Vielleicht läßt sich eine Fernbedienung nachrüsten, dann schaltest du
genau nach Bedarf ein. Kommt besonders gut, wenn der genaue
Abfahrtszeitpunkt vorher nicht bestimmt ist.
@losskopp
k.A. was DU regelmäßig schnüffelst, aber es macht wohl aggressiv. Sobald
du auf einen Netiquette-kompatiblen Stil zurückfindest, können wir gern
(sachlich) weiter diskutieren. Bis dahin
SET %IGNORE_LOSSKOPP%==TRUE
A. K. schrieb:> Darf man eigentlich eine Heizung im Fahrzeug mit Heizöl betreiben? ;-)
Ja, darf man. Bedeutet aber: Separater Tank. Meines Wissens ist das für
LKW möglich und auch sinnvoll, da dort die Standheizung manchmal die
ganze Nacht läuft.
Christian B. schrieb:> Meines Wissens ist das für LKW möglich und auch sinnvoll, da dort die> Standheizung manchmal die ganze Nacht läuft.
Im Winter nicht nur manchmal, sondern unbedingt. Allerdings wurden auf
den Böcken, die ich gefahren bin, die Standheizungen ausnahmslos mit
Flüssiggas betrieben.
Ossi Losskopp schrieb:> Und zur Umwelt - die Standheizung hat KEINEN Kat, pustet also Dreck ohne> Ende raus, dagegen ist das was aus dem Auspuff des Pkw kommt reine> Alpenluft!

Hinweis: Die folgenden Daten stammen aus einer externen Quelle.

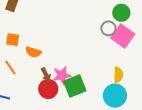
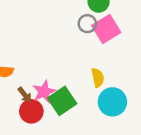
pink square: (123, 36) -> (106, 29), turned 35
yellow semicircle: (118, 75) -> (98, 78), moved

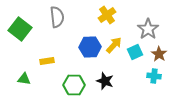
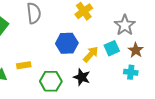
yellow arrow: (114, 45) -> (91, 54), moved
yellow rectangle: (47, 61) -> (24, 65), moved

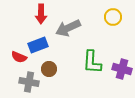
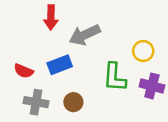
yellow circle: (113, 17) -> (143, 51), moved
blue rectangle: (38, 45) -> (60, 65), moved
brown circle: (49, 69) -> (73, 102), moved

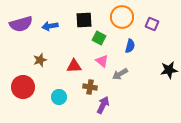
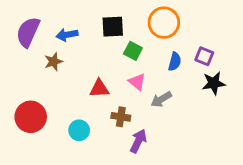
purple semicircle: (21, 24) -> (28, 32), turned 130
purple square: (152, 24) -> (204, 56), moved
brown star: (40, 60) -> (54, 62), moved
black star: (169, 70) -> (214, 83), moved

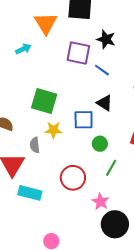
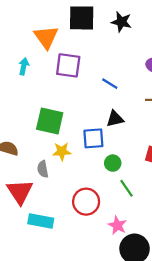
black star: (106, 39) -> (121, 22), moved
cyan arrow: (23, 49) -> (24, 66), turned -49
purple square: (78, 53) -> (68, 65), moved
black triangle: (105, 103) -> (115, 119), turned -42
green line: (111, 168) -> (126, 188), turned -60

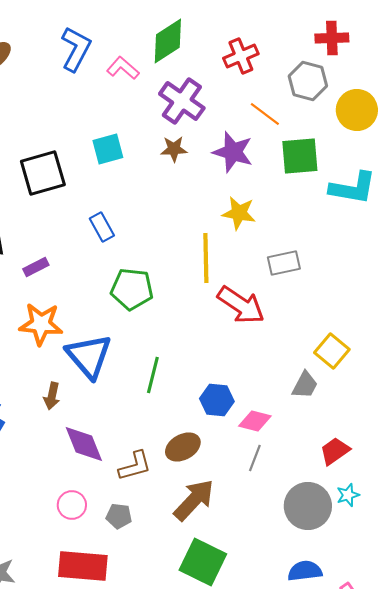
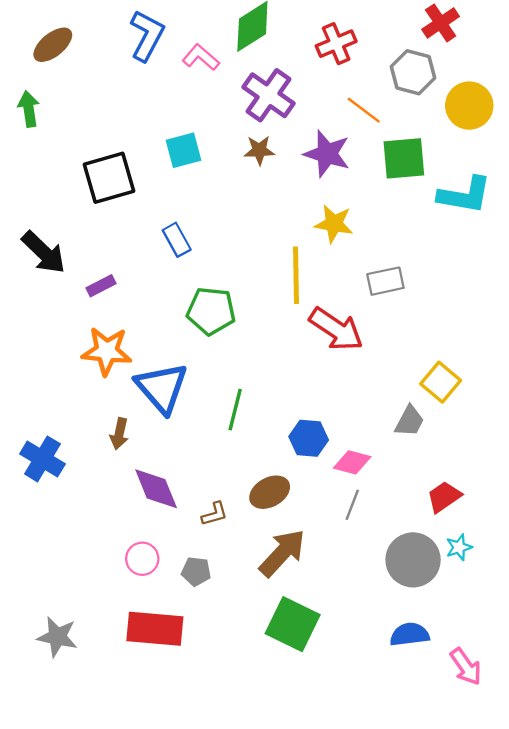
red cross: (332, 38) -> (441, 23), turned -32
brown L-shape: (135, 466) -> (215, 514), size x0.7

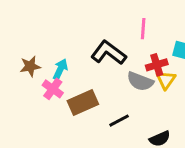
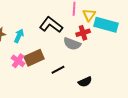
yellow triangle: (166, 80) -> (89, 15), moved
pink cross: (53, 89) -> (18, 61), moved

Selten so einen Mist gelesen. Ein Katalysator ist nur oberhalb einer
gewissen Temperatur wirksam. Um diesen Punkt schneller zu erreichen
versucht das Motorsteuergerät verschiedene Tricks, die allesamt auf
einen höheren Verbrauch hinaus laufen. Am Rande bemerkt hat die Heizung
bei dir zu Hause auch weder Kat noch Feinstaubfilter.
Ossi Losskopp schrieb:> Hättest du das auch bei den Nünberger Gesetzen gesagt? "Irgendeinen> Grund wirds schon haben ..."
Auf gut deutsch, dir sind die Argumente ausgegangen.
---
Dem TO ging es ja auch gar nicht um die Beheizung des Fahrzeugs,
womöglich auch des Motors, sondern lediglich um das Abtauen der
Frontscheibe. Dafür braucht es nicht so viel Energie, es reicht ja wenn
die unterste Eisschicht geschmolzen wird. Als Nebeneffekt ist die
Scheibe dann wärmer als die Luft im Innenraum und beschlägt nicht
sofort. Eine Flasche mit etwas warmen Wasser, kurz vor der Abfahrt aufs
Armaturenbrett gelegt, hat den selben Effekt.